**SOURCE INFORMATION**
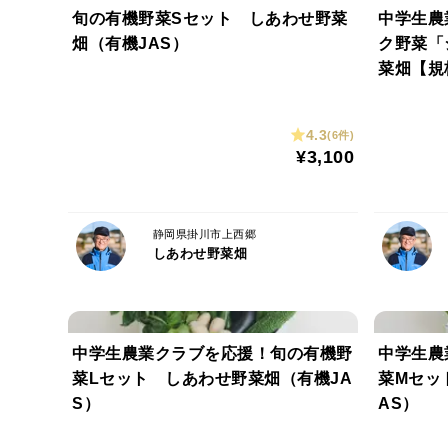
旬の有機野菜Sセット しあわせ野菜
中学生農
畑（有機JAS）
ク野菜「
菜畑【規
4.3
(6件)
¥3,100
静岡県掛川市上西郷
しあわせ野菜畑
中学生農業クラブを応援！旬の有機野
中学生農
菜Lセット しあわせ野菜畑（有機JA
菜Mセッ
S）
AS）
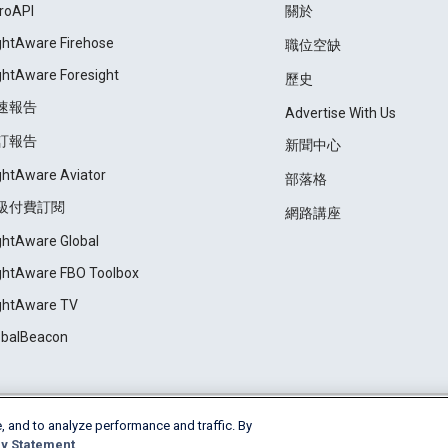
roAPI
關於
ightAware Firehose
職位空缺
ightAware Foresight
歷史
速報告
Advertise With Us
訂報告
新聞中心
ightAware Aviator
部落格
級付費訂閱
網路講座
ightAware Global
ightAware FBO Toolbox
ightAware TV
obalBeacon
, and to analyze performance and traffic. By
Cookie Settings
y Statement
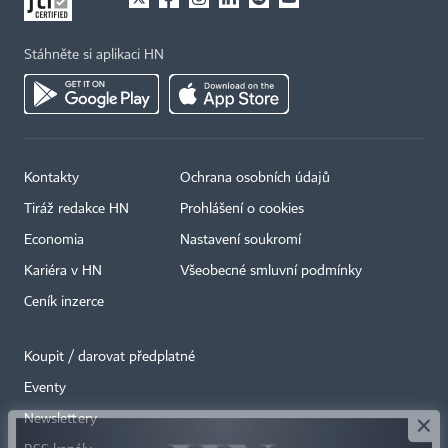
Stáhněte si aplikaci HN
Kontakty
Ochrana osobních údajů
Tiráž redakce HN
Prohlášení o cookies
Economia
Nastavení soukromí
Kariéra v HN
Všeobecné smluvní podmínky
Ceník inzerce
Koupit / darovat předplatné
Eventy
×
Newslettery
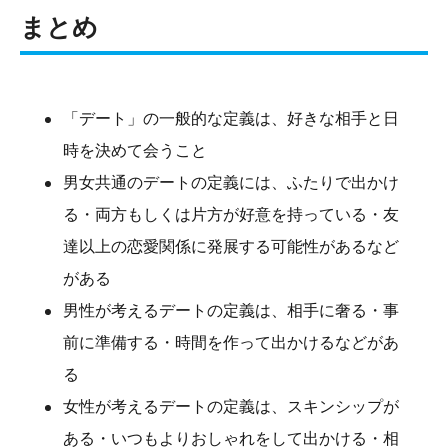
まとめ
「デート」の一般的な定義は、好きな相手と日
時を決めて会うこと
男女共通のデートの定義には、ふたりで出かけ
る・両方もしくは片方が好意を持っている・友
達以上の恋愛関係に発展する可能性があるなど
がある
男性が考えるデートの定義は、相手に奢る・事
前に準備する・時間を作って出かけるなどがあ
る
女性が考えるデートの定義は、スキンシップが
ある・いつもよりおしゃれをして出かける・相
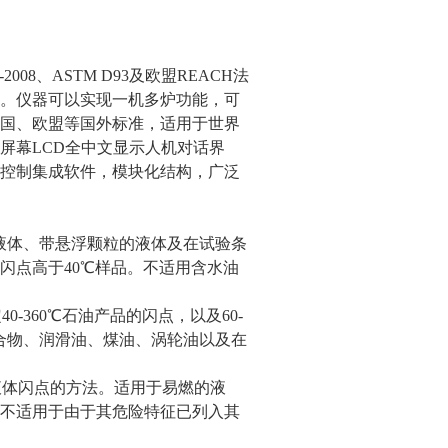
-2008、ASTM D93及欧盟REACH法
。仪器可以实现一机多炉功能，可
国、欧盟等国外标准，适用于世界
屏幕LCD全中文显示人机对话界
控制集成软件，模块化结构，广泛
可燃液体、带悬浮颗粒的液体及在试验条
闪点高于40℃样品。不适用含水油
0-360℃石油产品的闪点，以及60-
混合物、润滑油、煤油、涡轮油以及在
易燃液体闪点的方法。适用于易燃的液
不适用于由于其危险特征已列入其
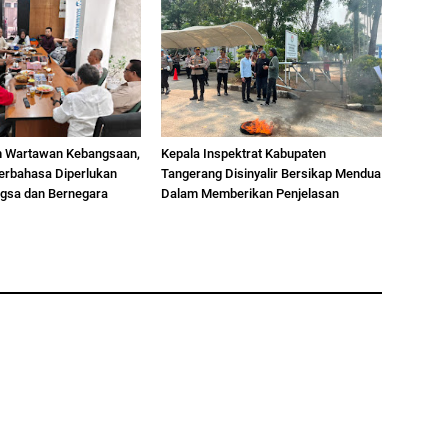
m Wartawan Kebangsaan,
Kepala Inspektrat Kabupaten
erbahasa Diperlukan
Tangerang Disinyalir Bersikap Mendua
gsa dan Bernegara
Dalam Memberikan Penjelasan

**WHAT THE TASK ASKS**
Select from the material above each line in which the string "ightAware" appears, and list those lines.

**RESPONSE AREA**
ightAware Firehose
ightAware Foresight
ightAware Aviator
ightAware Global
ightAware FBO Toolbox
ightAware TV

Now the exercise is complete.